Gaza, uno spiraglio di tregua tra le tensioni crescenti
GERUSALEMME — È da dodici anni che l’emiro del Qatar ospita i leader di Hamas, ma ora è giunto il momento di un cambio di scenario. Antony Blinken, il segretario di Stato americano, ha trasmesso il messaggio al premier qatariota Mohammed bin Abdulrahman Al Thani già in aprile, sottolineando che una risposta negativa da parte di Hamas non sarà accettata. Le pressioni di Blinken mirano a far accettare a Hamas l’ultima proposta di tregua discussa in Egitto. La proposta prevede una pausa nei combattimenti divisa in tre fasi, con il rilascio iniziale di 33 ostaggi israeliani tra donne, minori, anziani e malati.
Un piano in tre fasi
I jihadisti sembrano disposti a procedere con il piano di tregua, che prevede una prima fase di sei settimane.
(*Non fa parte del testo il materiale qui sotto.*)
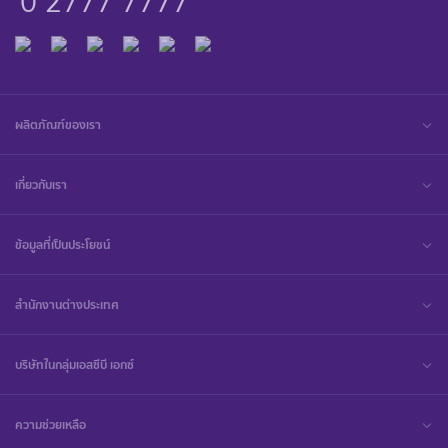
0 2777 7777
ผลิตภัณฑ์ของเรา
เกี่ยวกับเรา
ข้อมูลที่เป็นประโยชน์
สำนักงานต่างประเทศ
บริษัทในกลุ่มเอสซีบี เอกซ์
ความช่วยเหลือ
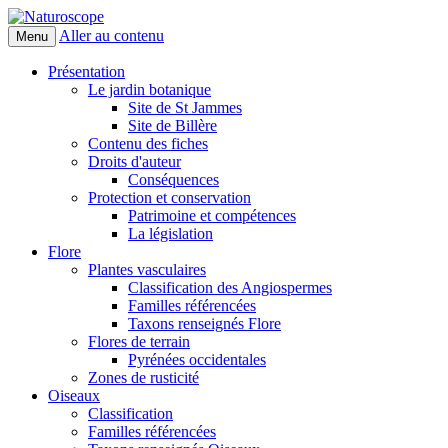
Aller au contenu
Menu
Naturoscope
Présentation
Le jardin botanique
Site de St Jammes
Site de Billère
Contenu des fiches
Droits d'auteur
Conséquences
Protection et conservation
Patrimoine et compétences
La législation
Flore
Plantes vasculaires
Classification des Angiospermes
Familles référencées
Taxons renseignés Flore
Flores de terrain
Pyrénées occidentales
Zones de rusticité
Oiseaux
Classification
Familles référencées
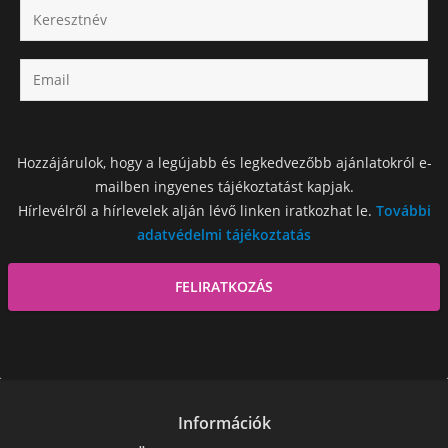
Hozzájárulok, hogy a legújabb és legkedvezőbb ajánlatokról e-
mailben ingyenes tájékoztatást kapjak.
Hírlevélről a hírlevelek alján lévő linken iratkozhat le.
További
adatvédelmi tájékoztatás
Információk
Durante questa fase, verrebbero rilasciati 33 ostaggi israeliani. Nei passaggi successivi, i soldati e gli uomini con meno di 50 anni verrebbero scambiati con altri detenuti palestinesi. Fonti saudite indicano che gli israeliani sarebbero pronti a scarcerare Marwan Barghouti, condannato a cinque ergastoli. Barghouti dovrebbe trasferirsi a Gaza, sebbene sia originario della Cisgiordania dove vive la sua famiglia.
I rappresentanti di Hamas sono attualmente al Cairo, mentre il primo ministro israeliano Benjamin Netanyahu ha rinviato la partenza della delegazione guidata dal direttore del Mossad. Tuttavia, Netanyahu ha lasciato trapelare due messaggi che riducono le aspettative per una svolta nei negoziati: l’esercito procederà con l’invasione di Rafah e Israele non può aderire a un cessate il fuoco permanente.
Le posizioni di Israele
Tzahi Hanegbi, consigliere per la Sicurezza Nazionale e fedelissimo del premier, ha ribadito ai telegiornali che le truppe israeliane entreranno a Rafah ‘molto presto’ e Yahya Sinwar, il pianificatore dei massacri del 7 ottobre, ‘non resterà vivo’. Sinwar avrebbe l’ultima parola sul possibile accordo, ma il Canale 12 israeliano specula che i segnali ‘positivi’ potrebbero essere una tattica per guadagnare tempo.
Intanto, i famigliari degli ostaggi sanno di avere sempre meno tempo. Ieri sera, migliaia di persone hanno manifestato per le strade di Tel Aviv, chiedendo che l’intesa venga finalizzata e invocando le dimissioni del governo. Dopo la pausa nei combattimenti alla fine dello scorso novembre, ancora 133 ostaggi sono tenuti prigionieri dai terroristi, e una trentina di questi è stata dichiarata morta dall’intelligence israeliana.
La crisi umanitaria a Gaza
La situazione a Gaza è critica. Come denuncia Cindy McCain, direttrice del Programma Alimentare Mondiale, ‘la carestia sta per scoppiare ed è già in corso nel nord della Striscia’. Gli americani hanno sospeso la costruzione del porto flottante al largo della Striscia a causa delle condizioni avverse del mare. Questo pontile dovrebbe permettere un afflusso maggiore di aiuti nella parte del territorio più colpita dalla fame. Nei 211 giorni di guerra, i palestinesi uccisi sono quasi 35 mila.
La crisi umanitaria si aggrava di giorno in giorno. Gli abitanti di Gaza non hanno più tempo. Le condizioni di vita sono insostenibili e l’accesso agli aiuti è limitato. La comunità internazionale osserva con preoccupazione, cercando di trovare una soluzione che possa portare a una tregua duratura e alla fine delle ostilità.